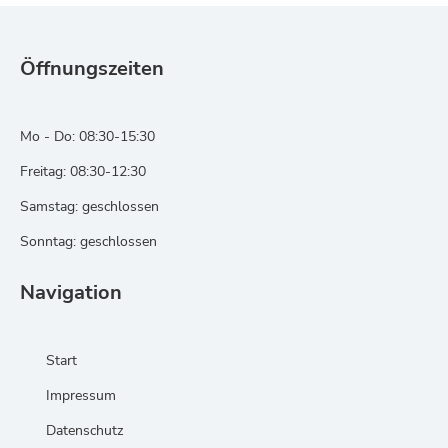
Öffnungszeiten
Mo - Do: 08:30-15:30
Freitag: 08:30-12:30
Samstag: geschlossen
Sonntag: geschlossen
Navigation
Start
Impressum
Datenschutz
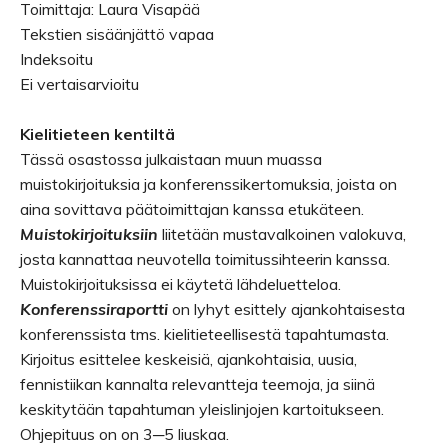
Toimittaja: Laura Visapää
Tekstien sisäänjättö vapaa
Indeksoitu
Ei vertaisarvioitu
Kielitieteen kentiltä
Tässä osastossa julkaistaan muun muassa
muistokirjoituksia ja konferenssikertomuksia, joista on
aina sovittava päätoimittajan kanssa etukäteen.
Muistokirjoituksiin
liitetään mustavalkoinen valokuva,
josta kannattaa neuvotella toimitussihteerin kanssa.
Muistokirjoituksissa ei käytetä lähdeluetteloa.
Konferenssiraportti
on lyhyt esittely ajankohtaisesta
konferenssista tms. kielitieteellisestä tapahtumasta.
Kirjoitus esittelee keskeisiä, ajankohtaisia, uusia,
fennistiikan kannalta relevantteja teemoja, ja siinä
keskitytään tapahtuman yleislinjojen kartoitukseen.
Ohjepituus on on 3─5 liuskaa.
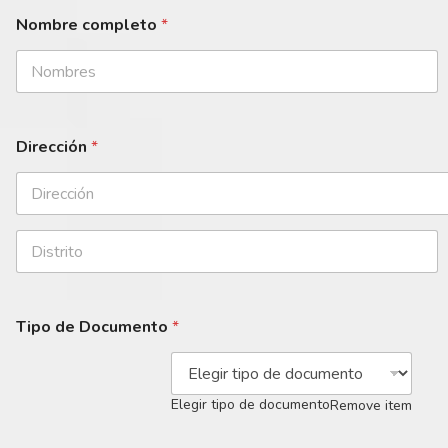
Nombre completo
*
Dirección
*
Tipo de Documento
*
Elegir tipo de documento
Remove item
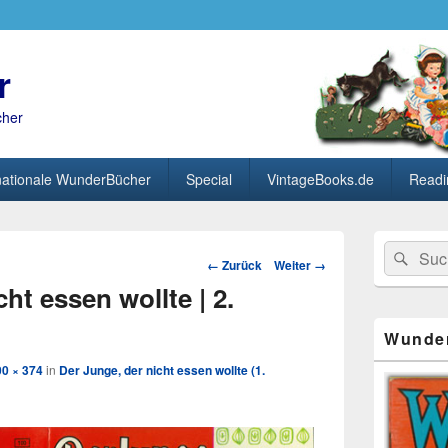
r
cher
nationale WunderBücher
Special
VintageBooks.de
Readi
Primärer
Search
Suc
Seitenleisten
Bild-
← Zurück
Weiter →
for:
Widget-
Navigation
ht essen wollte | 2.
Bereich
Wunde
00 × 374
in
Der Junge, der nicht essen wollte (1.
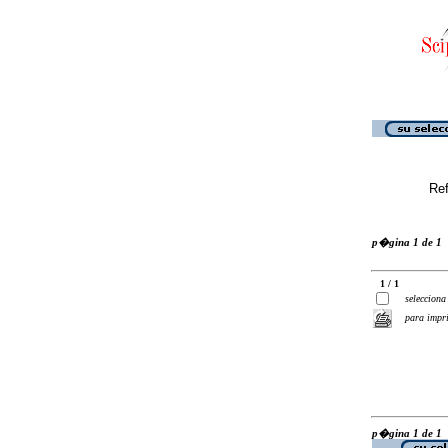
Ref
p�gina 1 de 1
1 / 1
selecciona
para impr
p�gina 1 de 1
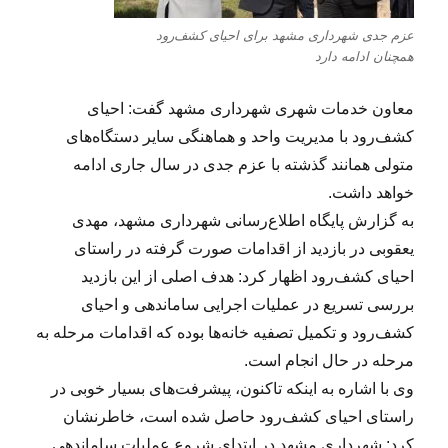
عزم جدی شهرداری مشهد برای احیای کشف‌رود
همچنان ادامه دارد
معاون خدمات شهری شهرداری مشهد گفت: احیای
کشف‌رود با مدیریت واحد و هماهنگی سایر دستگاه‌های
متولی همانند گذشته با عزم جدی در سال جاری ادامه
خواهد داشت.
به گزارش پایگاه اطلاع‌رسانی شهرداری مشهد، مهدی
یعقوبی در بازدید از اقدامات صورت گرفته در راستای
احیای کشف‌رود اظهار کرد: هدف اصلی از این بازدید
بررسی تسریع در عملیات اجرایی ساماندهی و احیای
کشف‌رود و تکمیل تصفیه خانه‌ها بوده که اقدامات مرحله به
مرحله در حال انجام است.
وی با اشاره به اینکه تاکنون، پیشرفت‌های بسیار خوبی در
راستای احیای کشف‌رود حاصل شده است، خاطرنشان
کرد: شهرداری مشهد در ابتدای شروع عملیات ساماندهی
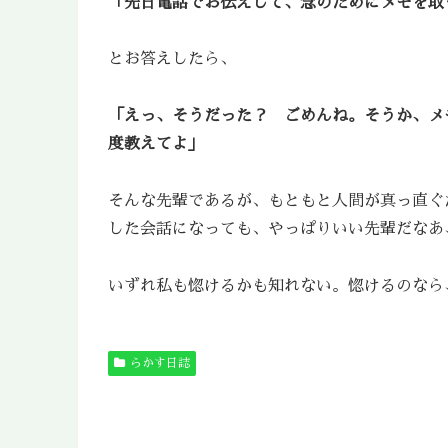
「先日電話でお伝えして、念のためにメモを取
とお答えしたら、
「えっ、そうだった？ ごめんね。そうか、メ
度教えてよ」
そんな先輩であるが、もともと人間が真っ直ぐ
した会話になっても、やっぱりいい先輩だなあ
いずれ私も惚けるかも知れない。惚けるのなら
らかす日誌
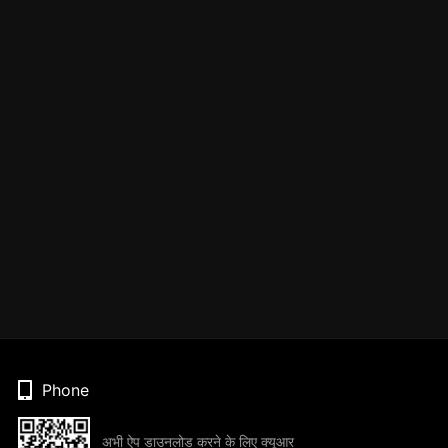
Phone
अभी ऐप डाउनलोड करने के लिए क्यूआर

==========

What you need to do: Could the lines above be copied out exactly, with no image carried over?

Response area:
Öffnungszeiten
Mo - Do: 08:30-15:30
Freitag: 08:30-12:30
Samstag: geschlossen
Sonntag: geschlossen
Navigation
Start
Impressum
Datenschutz
Toimittaja: Laura Visapää
Tekstien sisäänjättö vapaa
Indeksoitu
Ei vertaisarvioitu
Kielitieteen kentiltä
Tässä osastossa julkaistaan muun muassa
muistokirjoituksia ja konferenssikertomuksia, joista on
aina sovittava päätoimittajan kanssa etukäteen.
Muistokirjoituksiin
liitetään mustavalkoinen valokuva,
josta kannattaa neuvotella toimitussihteerin kanssa.
Muistokirjoituksissa ei käytetä lähdeluetteloa.
Konferenssiraportti
on lyhyt esittely ajankohtaisesta
konferenssista tms. kielitieteellisestä tapahtumasta.
Kirjoitus esittelee keskeisiä, ajankohtaisia, uusia,
fennistiikan kannalta relevantteja teemoja, ja siinä
keskitytään tapahtuman yleislinjojen kartoitukseen.
Ohjepituus on on 3─5 liuskaa.
Nombre completo
*
Dirección
*
Tipo de Documento
*
Elegir tipo de documento
Remove item
r
cher
nationale WunderBücher
Special
VintageBooks.de
Readi
Primärer
Search
Suc
Seitenleisten
Bild-
← Zurück
Weiter →
for:
Widget-
Navigation
ht essen wollte | 2.
Bereich
Wunde
00 × 374
in
Der Junge, der nicht essen wollte (1.
Ref
p�gina 1 de 1
1 / 1
selecciona
para impr
p�gina 1 de 1
عزم جدی شهرداری مشهد برای احیای کشف‌رود
همچنان ادامه دارد
معاون خدمات شهری شهرداری مشهد گفت: احیای
کشف‌رود با مدیریت واحد و هماهنگی سایر دستگاه‌های
متولی همانند گذشته با عزم جدی در سال جاری ادامه
خواهد داشت.
به گزارش پایگاه اطلاع‌رسانی شهرداری مشهد، مهدی
یعقوبی در بازدید از اقدامات صورت گرفته در راستای
احیای کشف‌رود اظهار کرد: هدف اصلی از این بازدید
بررسی تسریع در عملیات اجرایی ساماندهی و احیای
کشف‌رود و تکمیل تصفیه خانه‌ها بوده که اقدامات مرحله به
مرحله در حال انجام است.
وی با اشاره به اینکه تاکنون، پیشرفت‌های بسیار خوبی در
راستای احیای کشف‌رود حاصل شده است، خاطرنشان
کرد: شهرداری مشهد در ابتدای شروع عملیات ساماندهی
「先日電話でお伝えして、念のためにメモを取
とお答えしたら、
「えっ、そうだった？ ごめんね。そうか、メ
度教えてよ」
そんな先輩であるが、もともと人間が真っ直ぐ
した会話になっても、やっぱりいい先輩だなあ
いずれ私も惚けるかも知れない。惚けるのなら
らかす日誌
Phone
अभी ऐप डाउनलोड करने के लिए क्यूआर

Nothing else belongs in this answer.